Beneath this line sits some data. Return only its lines from the one holding "blocklist maintained by Joe Wein." through the one holding "Полная занятость, вахтовый метод", inclusive, exactly, with the images removed.

[Collected data]
★ ★ ★ ★

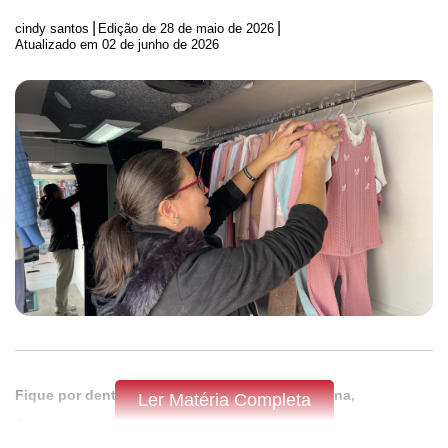
|
|
cindy santos
Edição de
28 de maio de 2026
Atualizado em 02 de junho de 2026
Fique por dentro do que acontece em Apucarana,
Ler Matéria Completa
Arapongas e região,
assine a Tribuna do Norte.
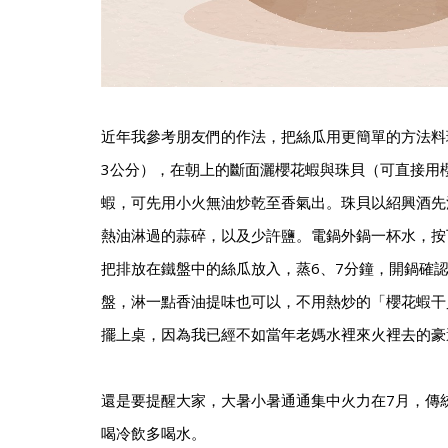
近年我參考朋友們的作法，把絲瓜用更簡單的方法料
3公分），在朝上的斷面灑櫻花蝦與珠貝（可直接用
蝦，可先用小火無油炒乾至香氣出。珠貝以紹興酒先
熱油淋過的蒜碎，以及少許鹽。電鍋外鍋一杯水，按
把排放在鐵盤中的絲瓜放入，蒸6、7分鐘，開鍋確
盤，淋一點香油提味也可以，不用熱炒的「櫻花蝦干
擺上桌，因為我已經不如當年老媽水裡來火裡去的豪
還是要提醒大家，大暑小暑通通集中火力在7月，傳
喝冷飲多喝水。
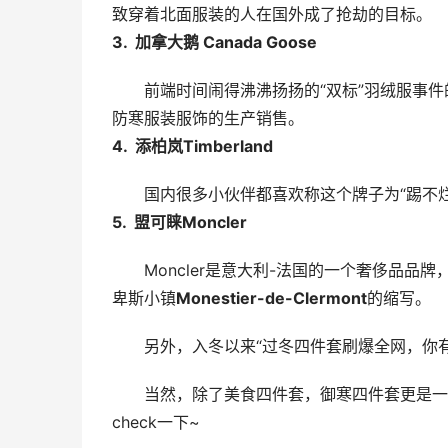
致穿着北面服装的人在国外成了抢劫的目标。
3.  加拿大鹅 Canada Goose
前端时间闹得沸沸扬扬的“双标”羽绒服事件
防寒服装服饰的生产销售。
4.  添柏岚Timberland
国内很多小伙伴都喜欢称这个牌子为“踢不烂
5.  盟可睐Moncler
Moncler是意大利-法国的一个奢侈品
卑斯小镇
Monestier-de-Clermont
的缩写。
另外，入冬以来“过冬四件套刷爆全网，你有
当然，除了美食四件套，御寒四件套更是一
check一下~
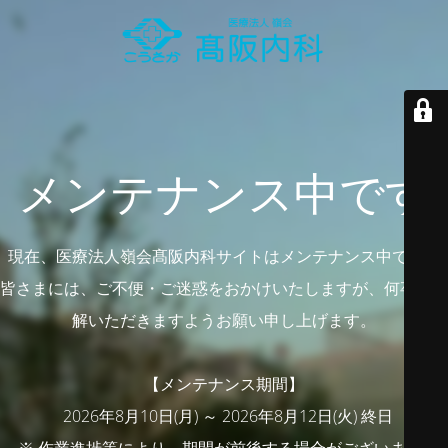
メンテナンス中です
現在、医療法人嶺会髙阪内科サイトはメンテナンス中です。
皆さまには、ご不便・ご迷惑をおかけいたしますが、何卒ご理
解いただきますようお願い申し上げます。
【メンテナンス期間】
2026年8月10日(月) ～ 2026年8月12日(火) 終日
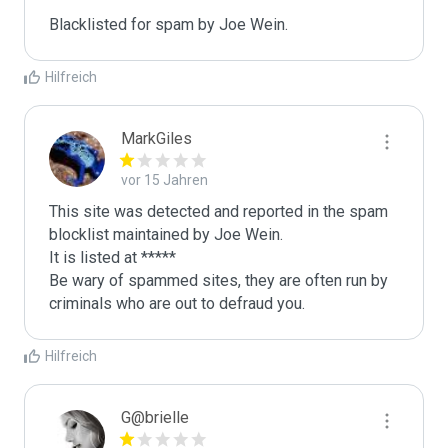
Blacklisted for spam by Joe Wein.
Hilfreich
MarkGiles
vor 15 Jahren
This site was detected and reported in the spam 
blocklist maintained by Joe Wein.

It is listed at *****

Be wary of spammed sites, they are often run by 
criminals who are out to defraud you.
Hilfreich
G@brielle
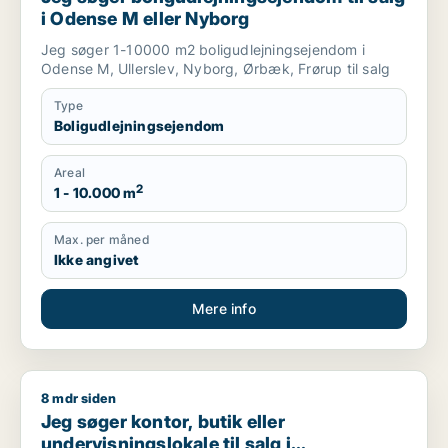
i Odense M eller Nyborg
Jeg søger 1-10000 m2 boligudlejningsejendom i
Odense M, Ullerslev, Nyborg, Ørbæk, Frørup til salg
Type
Boligudlejningsejendom
Areal
2
1 - 10.000 m
Max. per måned
Ikke angivet
Mere info
8 mdr siden
Jeg søger kontor, butik eller undervisningslokale til salg i S
Jeg søger kontor, butik eller
undervisningslokale til salg i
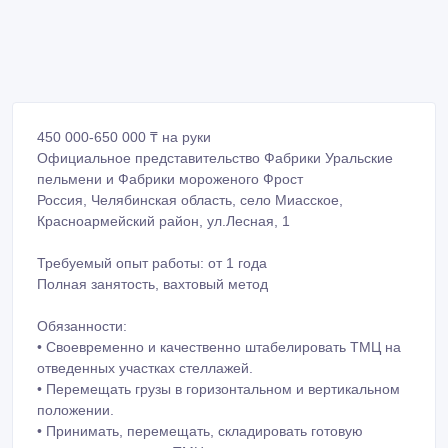
450 000-650 000 ₸ на руки
Официальное представительство Фабрики Уральские
пельмени и Фабрики мороженого Фрост
Россия, Челябинская область, село Миасское,
Красноармейский район, ул.Лесная, 1
Требуемый опыт работы: от 1 года
Полная занятость, вахтовый метод
Обязанности:
• Своевременно и качественно штабелировать ТМЦ на
отведенных участках стеллажей.
• Перемещать грузы в горизонтальном и вертикальном
положении.
• Принимать, перемещать, складировать готовую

★ ★ ★ ★

> **Exercise solution**
blocklist maintained by Joe Wein.

It is listed at *****

Be wary of spammed sites, they are often run by 
criminals who are out to defraud you.
Hilfreich
G@brielle
i Odense M eller Nyborg
Jeg søger 1-10000 m2 boligudlejningsejendom i
Odense M, Ullerslev, Nyborg, Ørbæk, Frørup til salg
Type
Boligudlejningsejendom
Areal
2
1 - 10.000 m
Max. per måned
Ikke angivet
Mere info
8 mdr siden
Jeg søger kontor, butik eller undervisningslokale til salg i S
Jeg søger kontor, butik eller
undervisningslokale til salg i
450 000-650 000 ₸ на руки
Официальное представительство Фабрики Уральские
пельмени и Фабрики мороженого Фрост
Россия, Челябинская область, село Миасское,
Красноармейский район, ул.Лесная, 1
Требуемый опыт работы: от 1 года
Полная занятость, вахтовый метод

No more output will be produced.